La iniciativa la tomó el intendente capitalino, Mariano Gaido, que, mientras anunciaba una rimbombante propuesta al exclusivo country Rincón Club de Campo para resolver la ocupación de tierras fiscales, en paralelo lanzaba un supuesto acuerdo con al menos una decena de municipios neuquinos y rionegrinos para unificar horarios. A juzgar por los hechos la maniobra fue exitosa pese a que los contactos, confirmados por la secretaria de Capacitación y Empleo, María Pasqualini, fueron desmentidos por varios gobiernos, incluido el provincial de Río Negro.

El gobernador Omar Gutiérrez quedó condicionado por los intendentes, además de Gaido, Gloria Ruiz de Plottier, José Rioseco de Cutral Co y Carlos Koopmann de Zapala. En épocas de crisis financiera, cuando la billetera central se achica, los mecanismos de sustitución de consensos quedan invalidados y el mismo cara a cara de los jefes comunales con sus vecinos muta de diagnóstico fiel a herramienta de presión.

La foto del viernes en la Casa de Gobierno, con Gutiérrez y los intendentes, fue una ratificación de lo actuado más que un reinicio del diálogo.

Neuquén pasó del “botón rojo “ al “sálvese quien pueda”. Lo que no cambió fue la situación sanitaria. En realidad cambió, pero para peor. Los municipios, en algo que dejó de ser un secreto a voces, garantizaron a los comerciantes que no realizarían controles. No fue una comunicación con el comercio de barrio, por los que hay tantos preocupados, fue con los grandes empresarios gastronómicos.

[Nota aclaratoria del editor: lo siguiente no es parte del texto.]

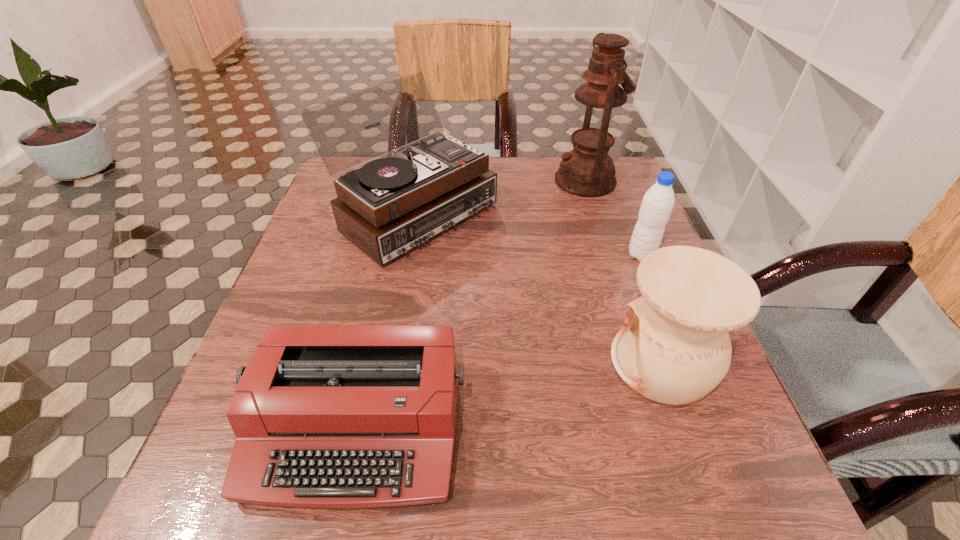 Find the location of `object situated at the near left corner`. object situated at the near left corner is located at coordinates (325, 416).

This screenshot has width=960, height=540. What are the coordinates of `object present at the far right corner` in the screenshot? It's located at (587, 171).

I want to click on free space at the far edge of the desktop, so click(550, 200).

This screenshot has height=540, width=960. I want to click on vacant space at the near edge of the desktop, so click(355, 522).

The height and width of the screenshot is (540, 960). I want to click on vacant space at the left edge of the desktop, so click(x=346, y=313).

Where is `blank area at the right edge`? The width and height of the screenshot is (960, 540). blank area at the right edge is located at coordinates (627, 219).

Identify the location of vacant space at the near right corner of the desktop. Image resolution: width=960 pixels, height=540 pixels. (676, 496).

Locate an element on the screen. vacant space that's between the fourth shortest object and the water bottle is located at coordinates (527, 234).

The width and height of the screenshot is (960, 540). Find the location of `vacant region between the oil lamp and the water bottle`. vacant region between the oil lamp and the water bottle is located at coordinates (613, 218).

Locate an element on the screen. free space between the water bottle and the oil lamp is located at coordinates (613, 218).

Neuquén pasó del “botón rojo” al “sálvese quien pueda”. Lo que no cambió fue la situación sanitaria. En realidad cambió, pero para peor.

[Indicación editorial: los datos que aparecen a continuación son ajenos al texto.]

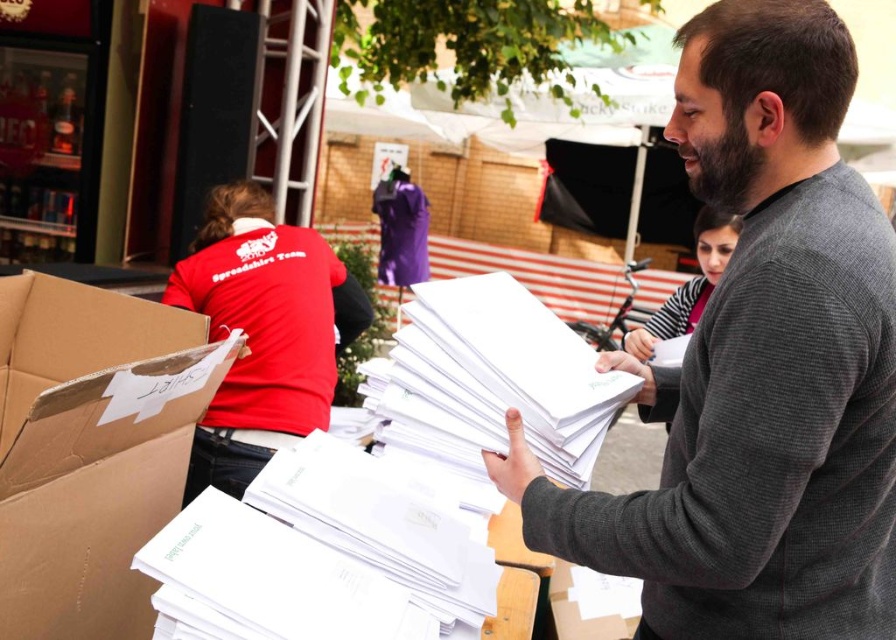 You are a tailor measuring the distance between two items in the image. You need to determine if a 25 cm ruler can reach from the gray wool sweater at center to the dark brown thick beard at center. Can it?

The distance between the gray wool sweater at center and the dark brown thick beard at center is 23.99 centimeters, which is less than 25 cm. Therefore, the ruler can reach between them.

You are standing in the scene and want to place a 24 inch wide package into the brown cardboard box at lower left. Can the package fit inside the box?

The distance between the brown cardboard box at lower left and the viewer is 33.05 inches, but this measurement does not indicate the box size. Without knowing the box dimensions, it is impossible to determine if the package will fit.

You are a fashion designer observing a man in an outdoor setting. You notice the gray wool sweater at center and the dark brown thick beard at center. Which object would you say is bigger in size?

The gray wool sweater at center is larger in size than the dark brown thick beard at center.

Seguramente un día cerrado para una despensa, algo que las medidas de provincia no contemplaban, es un drama. Pero la protección de los intendentes pareció estar más enfocada en garantizar los momentos de recreación de la clase media urbana que en defender la actividad comercial y los ingresos genuinos.

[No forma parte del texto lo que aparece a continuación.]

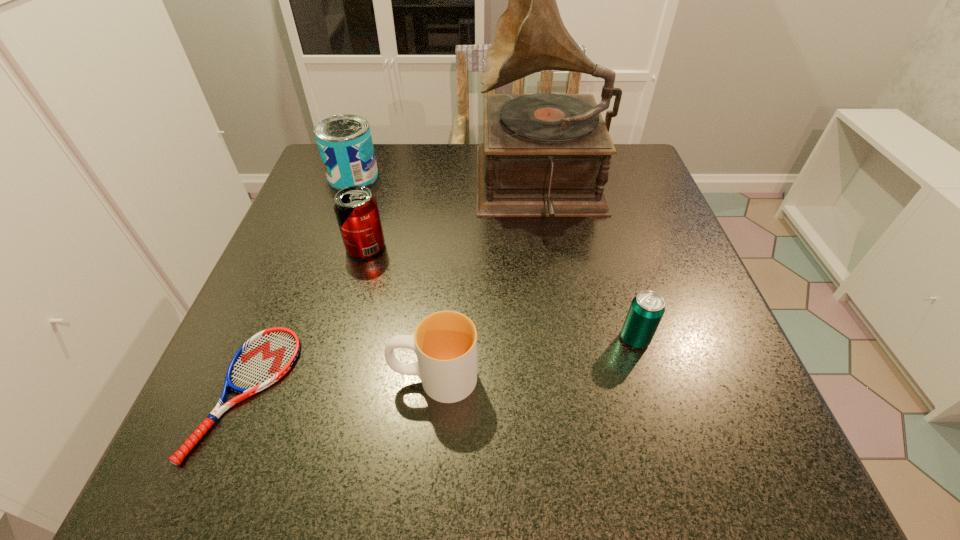 Where is `vacant space that's between the tennis racket and the record player`? vacant space that's between the tennis racket and the record player is located at coordinates (394, 289).

Where is `free space between the record player and the can`? The width and height of the screenshot is (960, 540). free space between the record player and the can is located at coordinates (447, 181).

At what (x,y) coordinates should I click in order to perform the action: click on vacant space in between the soda can and the beer can. Please return your answer as a coordinate pair (x, y). This screenshot has width=960, height=540. Looking at the image, I should click on (500, 293).

Where is `the third closest object to the shortest object`? Image resolution: width=960 pixels, height=540 pixels. the third closest object to the shortest object is located at coordinates (544, 154).

Identify which object is the fourth closest to the can. Please provide its 2D coordinates. Your answer should be formatted as a tuple, i.e. [(x, y)], where the tuple contains the x and y coordinates of a point satisfying the conditions above.

[(445, 342)]

I want to click on vacant position in the image that satisfies the following two spatial constraints: 1. from the horn of the record player; 2. on the front side of the shortest object, so click(575, 392).

The height and width of the screenshot is (540, 960). I want to click on vacant space that satisfies the following two spatial constraints: 1. with the handle on the side of the cup; 2. on the left side of the beer can, so click(x=438, y=339).

Find the location of a particular element. The width and height of the screenshot is (960, 540). free location that satisfies the following two spatial constraints: 1. with the handle on the side of the cup; 2. on the front side of the can is located at coordinates (451, 176).

Find the location of a particular element. free space that satisfies the following two spatial constraints: 1. on the front side of the soda can; 2. on the right side of the can is located at coordinates (327, 247).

El gobierno provincial aseguró que se esmeró en hacer cumplir las restricciones, pero no se notó. Informaron que, hasta el lunes, se habían labrado más de 13 millones de pesos en multas. Negaron que falte personal policial, pese a que los crecientes índices delictivos la obligan a dejar los controles de movilidad para atender la inseguridad. Una fuente del oficialismo dijo, hace días, que “era una medida pedida por el sistema de salud”. Quizá pueda entenderse como un cumplido.

Las habilitaciones que se aplicarán desde el lunes contemplan mayores aperturas que las preexistentes a los últimos 14 días de restricciones. Es raro porque nada mejoró en el sistema sanitario que sigue colapsado. La decisión, arrancada a un gobierno provincial que se mostró paralizado, parece reflejar más el hartazgo lógico de la ciudadanía que alguna decisión necesaria. El mensaje de mayores aperturas no es un alivio para el comercio, que atraviesa una aguda crisis, sino una señal para que la sociedad disponga.

El trasfondo de la discusión tiene origen en la disputa política desatada en la provincia y en un gobierno que perdió autoridad, quizá acostumbrado a no necesitar consensos, pero lejos están de lo sanitario. Incluso si la discusión aperturas o cierres no resulta el tema, tampoco se ven otros debates en marcha como los tratamientos. El foco no es la presión económica de los pequeños comerciantes, ese es el disfraz para ocultar la fricción política. Quedará para los intelectuales analizar si una pandemia es un terreno político justo.

Mientras tanto, no te contagies. Recordá usar tapaboca, lavarte las manos y ventilar los espacios cerrados.